Determine how many lines in the entries below include "outpatient". The reply should be that number and nothing else.

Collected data
■ ■ ■ ■ ■

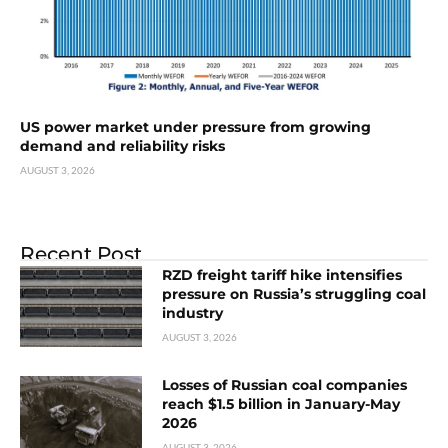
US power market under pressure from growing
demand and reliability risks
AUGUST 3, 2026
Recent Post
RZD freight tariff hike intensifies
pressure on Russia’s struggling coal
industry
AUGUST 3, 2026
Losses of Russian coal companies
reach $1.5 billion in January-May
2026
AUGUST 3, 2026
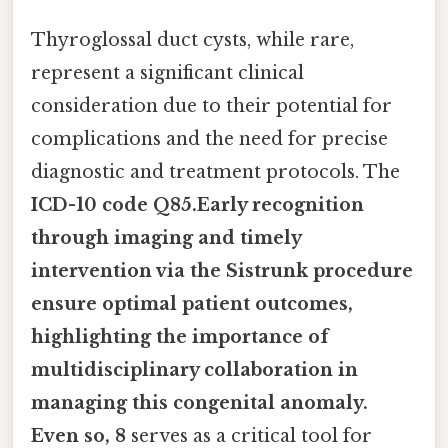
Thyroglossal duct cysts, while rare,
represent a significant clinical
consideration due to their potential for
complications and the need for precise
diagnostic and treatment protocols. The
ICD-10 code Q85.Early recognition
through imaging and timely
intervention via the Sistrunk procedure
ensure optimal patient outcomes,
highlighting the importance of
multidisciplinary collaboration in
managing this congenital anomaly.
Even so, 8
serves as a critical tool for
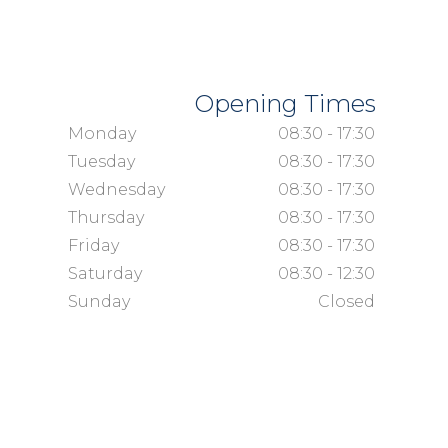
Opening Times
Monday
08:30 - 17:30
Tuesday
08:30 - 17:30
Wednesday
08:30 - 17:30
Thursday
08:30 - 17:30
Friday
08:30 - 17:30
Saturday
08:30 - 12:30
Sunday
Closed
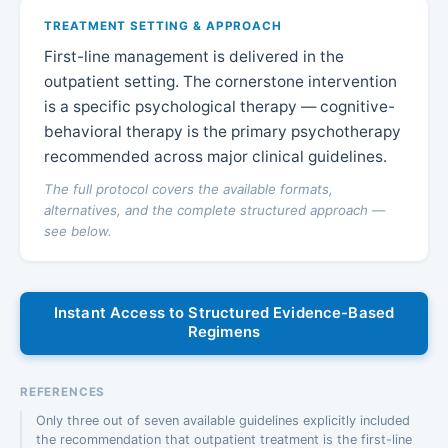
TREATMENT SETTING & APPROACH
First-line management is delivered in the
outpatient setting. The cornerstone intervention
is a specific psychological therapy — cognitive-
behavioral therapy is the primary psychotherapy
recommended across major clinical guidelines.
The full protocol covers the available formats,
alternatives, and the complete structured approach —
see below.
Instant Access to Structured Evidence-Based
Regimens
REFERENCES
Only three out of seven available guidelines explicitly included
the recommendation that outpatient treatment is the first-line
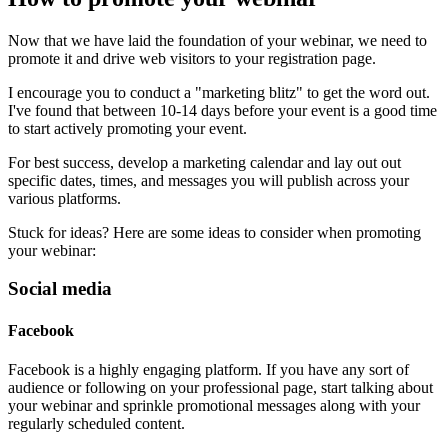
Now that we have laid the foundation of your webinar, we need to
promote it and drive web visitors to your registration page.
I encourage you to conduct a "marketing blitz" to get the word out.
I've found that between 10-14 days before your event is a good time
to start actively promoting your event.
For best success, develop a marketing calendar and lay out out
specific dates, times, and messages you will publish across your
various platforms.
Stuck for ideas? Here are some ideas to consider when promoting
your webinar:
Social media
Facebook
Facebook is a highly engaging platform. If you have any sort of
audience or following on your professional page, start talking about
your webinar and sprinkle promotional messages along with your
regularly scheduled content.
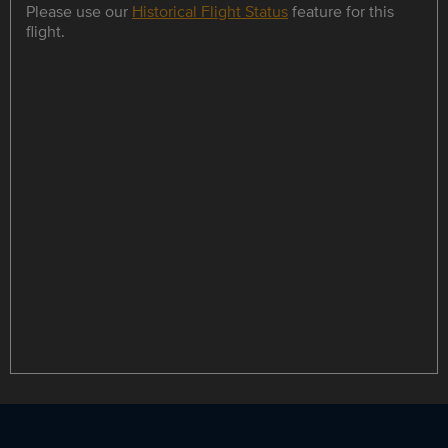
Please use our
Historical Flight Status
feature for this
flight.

■ ■ ■ ■ ■

Solution: 2